Philosophically, the reason we’ve been stuck with an advertising model (broadcast brand-centric messages rather than customer-centric, tailored promotions) is because we’ve never had a mechanism for scaling up a business to consumer communication — that’s tuned to the consumer. Now with the Web and current delivery mechanisms (inbox, feed, banner, search placement, etc.) not only can companies talk to their consumers — the consumers will engage in conversation. The better you know your customers, the better your ability to reach them (promote) and meet their needs (product). As long as you know how to interpret the conversation correctly.

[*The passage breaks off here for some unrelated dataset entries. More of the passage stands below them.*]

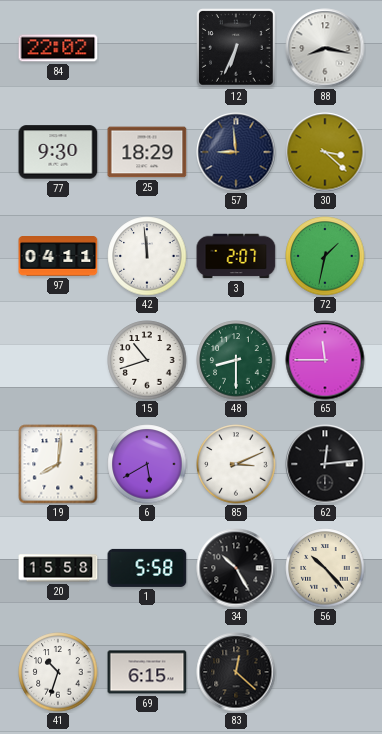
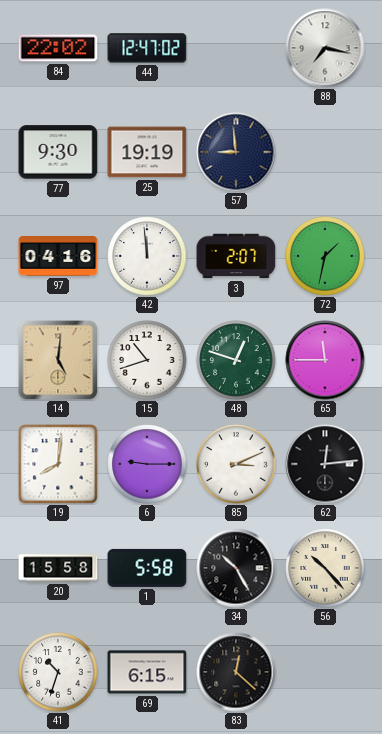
44: none -> 12:47
12: 6:34 -> none
88: 8:17 -> 7:17
25: 18:29 -> 19:19
30: 3:22 -> none
97: 04:11 -> 04:16
14: none -> 5:01
48: 8:30 -> 12:48
6: 5:40 -> 9:15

“What people say has no correlation whatsoever with real life, but what they do has every correlation with real life…” Mark Breier, In-Q-Tel
Quickly the conversation moved into some of the technier topics: while there’s a promise of reward for the cleverest analysts, there’s some tricky issues too. For one thing, processing exhaust data in a way that makes sense, at scale, requires some serious processing horsepower and an architecture that can accommodate “big data”. While less time was spent on the technical issues than I expected (with DJ from LinkedIn and Jeff from Cloudera on the panel, a full-on Hadoop immersion was a distinct possibility), time was spent both on the computer science research in the area (machine learning, natural language processing) as well as the (more interesting to me) current thinking on the most appropriate analytic methods. More time on sentiment analysis and entity extraction would have been great, but probably really require follow-up sessions.

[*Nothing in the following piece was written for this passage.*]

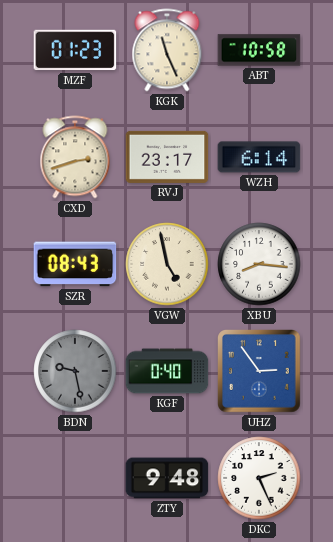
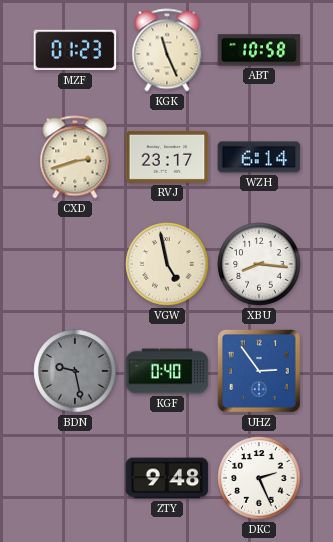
SZR: 08:43 -> none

Magoulas from ORA did a nice job outlining some of the issues consumers are having with social marketing: besides basic privacy and data ownership questions (who owns the pics you’ve uploaded to FB? And how should filters be set-up for consumers to remain in control of information they want to keep semi-private?), there are issues emerging around security/spoofing/hacking — meaning, how much public information is available for consumers to be targeted. (Marketers can guess your age and who your friends are, more nefarious entitites can try the same techniques to learn more private details). My favorite issue described was the “creepiness factor” — which I can definitely relate to — which is the idea that consumers may not react happily to services that know them *too* well.
Ultimately, analytic marketing is here to stay. Since consumers create data and leave digital detritus wherever they surf, leveraging that data will continue pay dividends as service providers nimbly design customer-centric offers and products. Still, concerns about how personal data (whether private public) is used by unknown intermediaries could either drive withdrawal from social media (if consumers opt to lock-down their profiles and share only in private circles) — or — a more hopeful thought, drive further innovation in this space. Look for savvy organizations to weave opt-in, consumer-driven agent technology with the power to aggregate (and segment) the behavior and preferences of wide communities of people.